To cut a long story short, that year, our teachers said that if we had no inspiration for our Book Week costumes to dress up as something from one of the two ‘beach’ books. This of course meant that every boy in my class was dressed as a bikie. For seven years, Book Week dress-up day was the same. Some kids’ parents would go to enormous trouble, and the children would be wearing hand-made, intricate, over-the-top costumes good enough for a stage-play. Other parents would ensure their kids went as a character who could wear jeans and a white t. shirt. There would always be at least two kids who forgot and came in school uniform, and at least one boy inexplicably dressed as Batman or Spiderman in every class.

Such is the strength of this and other such memories that when I started talking about it with Mum and Mim, I began laughing hysterically. The laughter soon turned to tears.

It’s very hard to explain why such things still have the power to move me to tears. My feelings are reflected more widely, I think, in the fact that (for example), the largest Australia-based Facebook group (yes, there I go again) is I grew up in Australia in the 90s. It’s partly because I’ve always had a very strong sense of the passage of time, and feel every second of my childhood slipping away from me. But it’s also because I feel the past so strongly. I can remember exactly what it felt like, and yet it sometimes feels like I am looking at a movie of someone else’s life. Who was that solemn little girl who spent her mornings before school dancing to The Little Mermaid soundtrack, her afternoons climbing the magnolia and dogwood trees of her front garden and the evenings pretending to be the protagonist of A Little Princess? Who was that girl who could recite Yikes! by Alison Lester off by heart? Who set up obstacle course for her dolls and believed her herb garden was the grave of a teenager called Mary whose ghost haunted her house?

The world was in some ways so much brighter then. Every small thing mattered more. I don’t regret for a day that I’ve grown up, but sometimes I wish there was a more fluid link between the past and present. I’d like to drop in on seven-year-old, four-year-old, 10-year-old Ronni (or Veronica, as she was known then), to be her for a day or two.

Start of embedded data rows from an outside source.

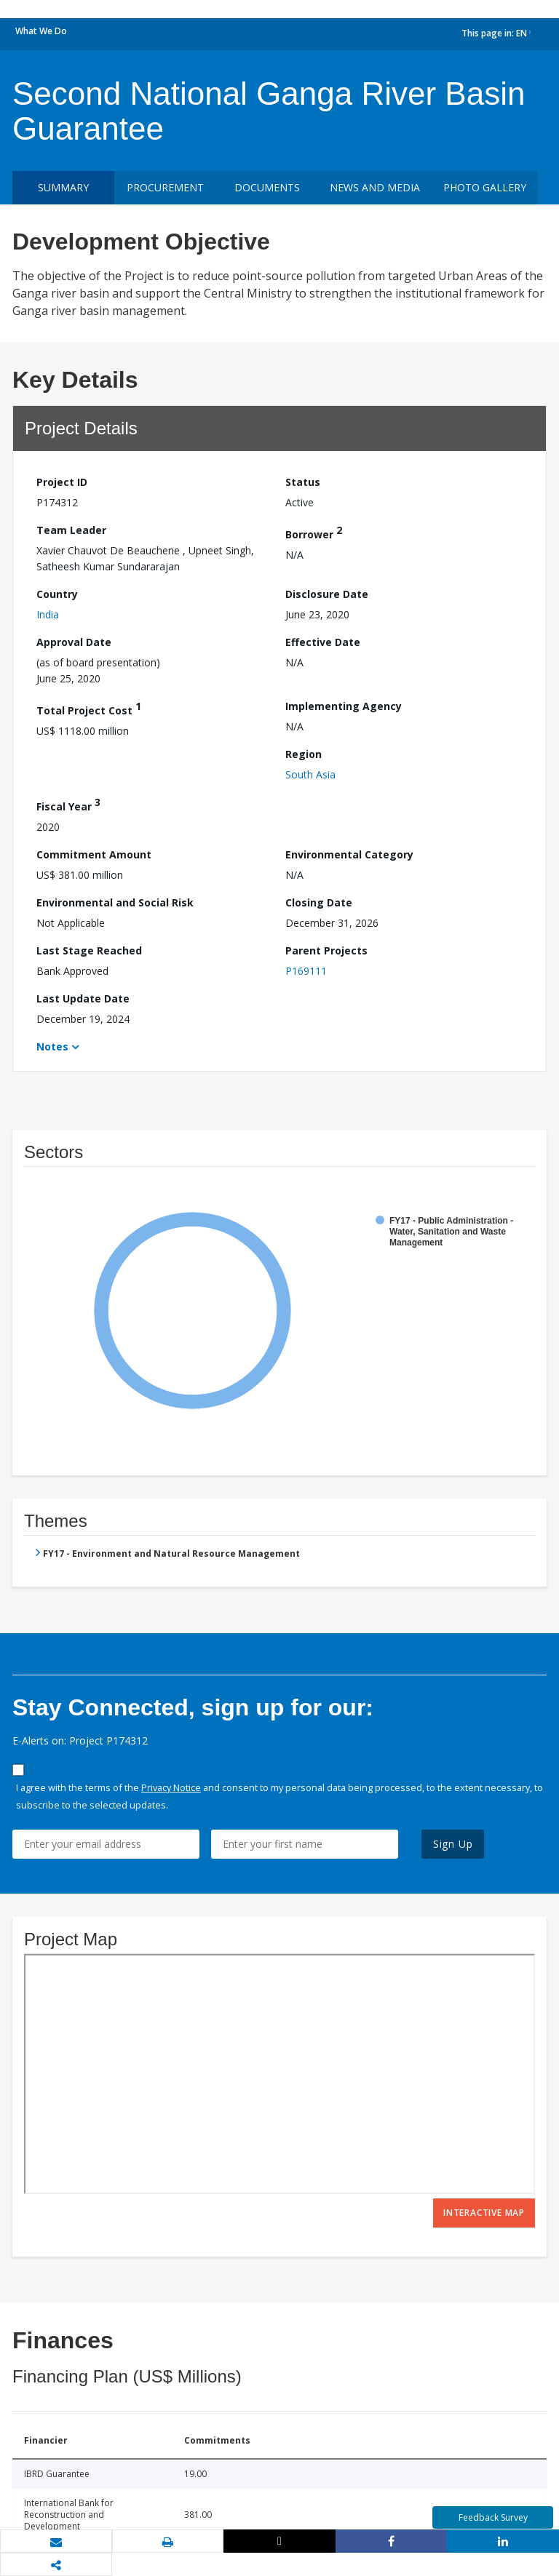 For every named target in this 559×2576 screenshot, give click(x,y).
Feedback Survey (493, 2517)
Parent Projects (326, 950)
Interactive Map (484, 2212)
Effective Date (322, 642)
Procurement (165, 187)
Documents (267, 187)
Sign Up (453, 1844)
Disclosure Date (326, 594)
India (47, 614)
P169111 (306, 971)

It’s summed up, for me, in a poem I wrote a few years ago (the phrasing of it makes me wince, but the idea I’m trying to get across now is there):
When a catoniasta bush was as big as the whole world
And no, that is not a misprint:
I do not mean seemed, but was.
When the two of us sat among the whippy branches
Which arched over our heads, laden
With an infinitude of small red berries
– ‘They aren’t for eating’ –
our mothers said, worriedly
– ‘they’re poisonous’ –
‘But if the birds can eat them, why can’t we?’
We asked, with the logic of six-year-olds.
It made perfect sense.
While the branches and leaves transformed around us
Into a pirate ship
And no-one ever worried that we were so close
To the road, because
It was obvious we were too enthralled to move.

How infallible is your memory?
How infallible is a memory?
All I can say is, that although we could barely read
On that day
Never again will we see the world so clearly.